Akzente_Konzert-Tip: Uri Caine
Verdi goes Electronic
Im Theater an der Wien sind nicht nur Klassiker zu hören, sondern auch experimentelle Musiker. Am 20. Oktober führt der amerikanische Komponist und Jazzer Uri Caine im Haus an der Wienzeile seine Sicht von Giuseppe Verdis Oper "Otello" vor.
16.10.2009
Unter dem Titel "The Othello Syndrome" ist die bekannte Verdi-Oper erstmals ganz neu zu hören. Mit diesem Werk adaptiert Uri Caine Verdis "Otello" mit Elementen des Jazz, Philly Sound, R&B, Electronic und experimenteller Musik. Caine bleibt Verdi treu, die Handlung von William Shakespeare interessiert ihn nur bruchstückhaft. Er will seine eigene Musikwelt schaffen, die sich mit der Partitur von Verdi und den Klängen der italienischen Oper auseinandersetzt.
Caines Hinterfragung des Othello-Syndroms ist ein Opus, das ohne den Einfluß der heutigen New Yorker Musikszene schwer denkbar wäre - dort in Manhattan, wo Verdis Statue steht und sich Anfang des 21. Jahrhunderts ganz unterschiedliche, einst fremde Musikwelten treffen und vereinen. Uri Caine schreibt im Programmheft der Biennale: "Es gibt Musikgattungen, die stammen aus der Tradition. Die Partitur entsteht innerhalb eines festen Gerüsts, andere verbinden frei die Improvisation und den Notentext; wiederum andere kommen aus der vollkommen freien Improvisation, während andere die Electronik als Ausdrucksmittel benützen. So gibt es Musikformen aus der Vergangenheit und jene, die aus der jüngeren Tradition angeregt werden. Ich höre ohne Einschränkung, ohne jedoch an einen bestimmten Stil gebunden zu sein. Vielleicht teilt das Publikum meine Ansicht bezüglich so vieler Traditionen nicht, doch diese Diskussion ist von entscheidender Bedeutung."
Der in Philadelphia geborene Caine begann sein Klavierstudium bei Bernard Pfeiffer. Er spielte in den Bands von Philly Joe Jones, Hank Mobley, Johnny Coles und Bootsie Barnes.

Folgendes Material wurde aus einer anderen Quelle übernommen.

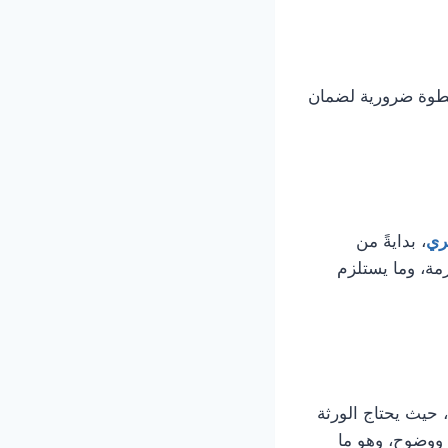
وة ضرورية لضمان
ري
، بدايةً من
زمة، وما يستلزم
، حيث يحتاج الورثة
 ووضوح، وهو ما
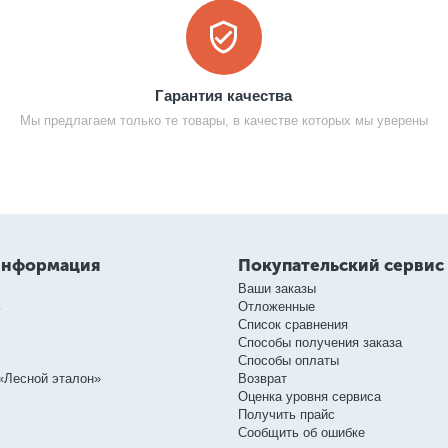
Гарантия качества
Мы предлагаем только те товары, в качестве которых мы уверены
информация
Покупательский сервис
Ваши заказы
ь
Отложенные
Список сравнения
Способы получения заказа
Способы оплаты
«Лесной эталон»
Возврат
Оценка уровня сервиса
Получить прайс
Сообщить об ошибке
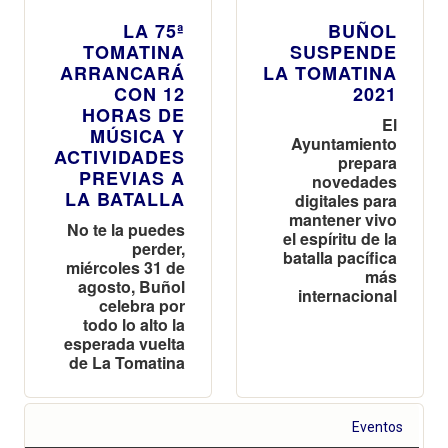
LA 75ª
BUÑOL
TOMATINA
SUSPENDE
ARRANCARÁ
LA TOMATINA
CON 12
2021
HORAS DE
El
MÚSICA Y
Ayuntamiento
ACTIVIDADES
prepara
PREVIAS A
novedades
LA BATALLA
digitales para
mantener vivo
No te la puedes
el espíritu de la
perder,
batalla pacífica
miércoles 31 de
más
agosto, Buñol
internacional
celebra por
todo lo alto la
esperada vuelta
de La Tomatina
Eventos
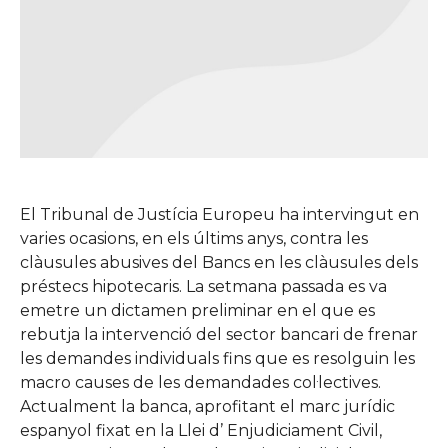
El Tribunal de Justícia Europeu ha intervingut en
varies ocasions, en els últims anys, contra les
clàusules abusives del Bancs en les clàusules dels
préstecs hipotecaris. La setmana passada es va
emetre un dictamen preliminar en el que es
rebutja la intervenció del sector bancari de frenar
les demandes individuals fins que es resolguin les
macro causes de les demandades col·lectives.
Actualment la banca, aprofitant el marc jurídic
espanyol fixat en la Llei d’ Enjudiciament Civil,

Sein Kompositionsstudium absolvierte er bei George Rochberg und George Crumb an der University of Pennsylvania. Seit er in New York City lebt, hat er 19 Einspielungen auf CD veröffentlicht - das neue Album ist "The Othello Syndrome", mit dem er auch 2009 für einen Grammy als bestes klassisches Crossover-Album nominiert war. Mit seinem Jazz-Ensemble, dem Bedrock Trio, nahm er Alben auf, mit einem anderen Ensemble arrangierte er Werke der Komponisten Mahler, Wagner, Beethoven, Bach und Schumann.

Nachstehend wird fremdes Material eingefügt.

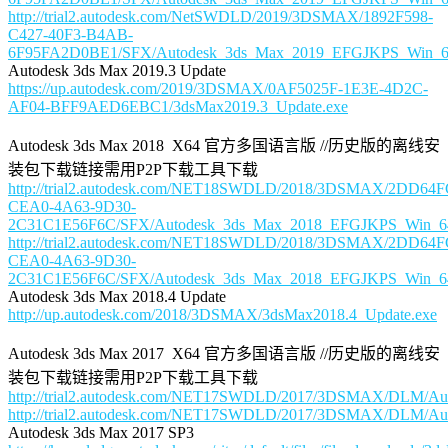
http://trial2.autodesk.com/NetSWDLD/2019/3DSMAX/1892F598-
C427-40F3-B4AB-
6F95FA2D0BE1/SFX/Autodesk_3ds_Max_2019_EFGJKPS_Win_64b
Autodesk 3ds Max 2019.3 Update
https://up.autodesk.com/2019/3DSMAX/0AF5025F-1E3E-4D2C-
AF04-BFF9AED6EBC1/3dsMax2019.3_Update.exe
Autodesk 3ds Max 2018 X64 官方多国语言版 //历史版的离线安
装包下载链接需用P2P下载工具下载
http://trial2.autodesk.com/NET18SWDLD/2018/3DSMAX/2DD64
CEA0-4A63-9D30-
2C31C1E56F6C/SFX/Autodesk_3ds_Max_2018_EFGJKPS_Win_64bi
http://trial2.autodesk.com/NET18SWDLD/2018/3DSMAX/2DD64
CEA0-4A63-9D30-
2C31C1E56F6C/SFX/Autodesk_3ds_Max_2018_EFGJKPS_Win_64bi
Autodesk 3ds Max 2018.4 Update
http://up.autodesk.com/2018/3DSMAX/3dsMax2018.4_Update.exe
Autodesk 3ds Max 2017 X64 官方多国语言版 //历史版的离线安
装包下载链接需用P2P下载工具下载
http://trial2.autodesk.com/NET17SWDLD/2017/3DSMAX/DLM/Au
http://trial2.autodesk.com/NET17SWDLD/2017/3DSMAX/DLM/Au
Autodesk 3ds Max 2017 SP3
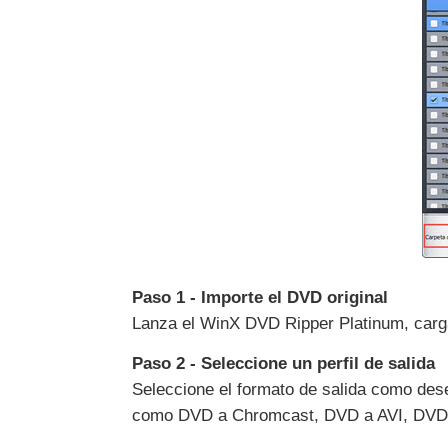
Paso 1 - Importe el DVD original
Lanza el WinX DVD Ripper Platinum, carga
Paso 2 - Seleccione un perfil de salida
Seleccione el formato de salida como desee
como DVD a Chromcast, DVD a AVI, DVD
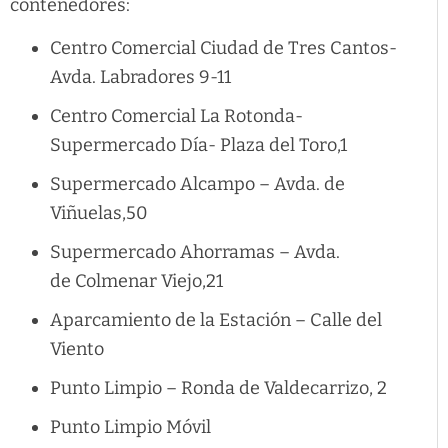
contenedores:
Centro Comercial Ciudad de Tres Cantos-
Avda. Labradores 9-11
Centro Comercial La Rotonda-
Supermercado Día- Plaza del Toro,1
Supermercado Alcampo – Avda. de
Viñuelas,50
Supermercado Ahorramas – Avda.
de Colmenar Viejo,21
Aparcamiento de la Estación – Calle del
Viento
Punto Limpio – Ronda de Valdecarrizo, 2
Punto Limpio Móvil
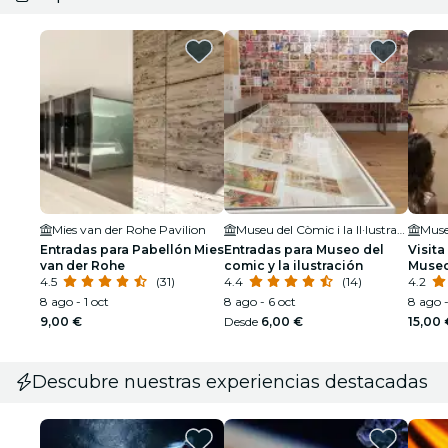
Mies van der Rohe Pavilion
Museu del Còmic i la Il·lustració
Muse
Entradas para Pabellón Mies
Entradas para Museo del
Visita
van der Rohe
comic y la ilustración
Museo
4.5
(31)
4.4
(14)
4.2
8 ago - 1 oct
8 ago - 6 oct
8 ago -
9,00 €
Desde
6,00 €
15,00 
Descubre nuestras experiencias destacadas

In jüngerer Zeit hatte er Kompositionsaufträge an der Volksoper Wien, bei den Seattle Chamber Players, dem Beaux Arts Trio, für das Basler Kammerorchester, das Concerto Köln sowie das American Composers Orchestra. Uri Caine war Direktor der Biennale für Musik in Venedig im September 2003, wo er auch "The Othello Syndrome" zur Uraufführung brachte. 2006 war er "Composer in Residence" für das Los Angeles Chamber Orchestra, wo sein "Konzert für zwei Klaviere und Kammerorchester" mit Jeffrey Kahane im Mai desselben Jahres erstmals aufgeführt wurde. Uri Caine trat bei zahlreichen Festivals auf, darunter auch bei den Salzburger Festspielen, beim Holland Festival und beim Israel Festival.